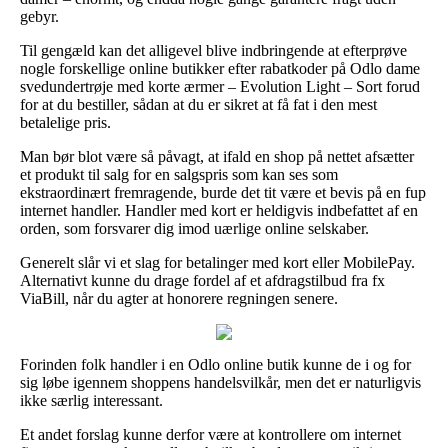
gebyr.
Til gengæld kan det alligevel blive indbringende at efterprøve
nogle forskellige online butikker efter rabatkoder på Odlo dame
svedundertrøje med korte ærmer – Evolution Light – Sort forud
for at du bestiller, sådan at du er sikret at få fat i den mest
betalelige pris.
Man bør blot være så påvagt, at ifald en shop på nettet afsætter
et produkt til salg for en salgspris som kan ses som
ekstraordinært fremragende, burde det tit være et bevis på en fup
internet handler. Handler med kort er heldigvis indbefattet af en
orden, som forsvarer dig imod uærlige online selskaber.
Generelt slår vi et slag for betalinger med kort eller MobilePay.
Alternativt kunne du drage fordel af et afdragstilbud fra fx
ViaBill, når du agter at honorere regningen senere.
Forinden folk handler i en Odlo online butik kunne de i og for
sig løbe igennem shoppens handelsvilkår, men det er naturligvis
ikke særlig interessant.
Et andet forslag kunne derfor være at kontrollere om internet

____________________

◆ Problem statement: Copy out the whole listing exactly. Skip its pictures.

◆ Final answer:
gebyr.
Til gengæld kan det alligevel blive indbringende at efterprøve
nogle forskellige online butikker efter rabatkoder på Odlo dame
svedundertrøje med korte ærmer – Evolution Light – Sort forud
for at du bestiller, sådan at du er sikret at få fat i den mest
betalelige pris.
Man bør blot være så påvagt, at ifald en shop på nettet afsætter
et produkt til salg for en salgspris som kan ses som
ekstraordinært fremragende, burde det tit være et bevis på en fup
internet handler. Handler med kort er heldigvis indbefattet af en
orden, som forsvarer dig imod uærlige online selskaber.
Generelt slår vi et slag for betalinger med kort eller MobilePay.
Alternativt kunne du drage fordel af et afdragstilbud fra fx
ViaBill, når du agter at honorere regningen senere.
Forinden folk handler i en Odlo online butik kunne de i og for
sig løbe igennem shoppens handelsvilkår, men det er naturligvis
ikke særlig interessant.
Et andet forslag kunne derfor være at kontrollere om internet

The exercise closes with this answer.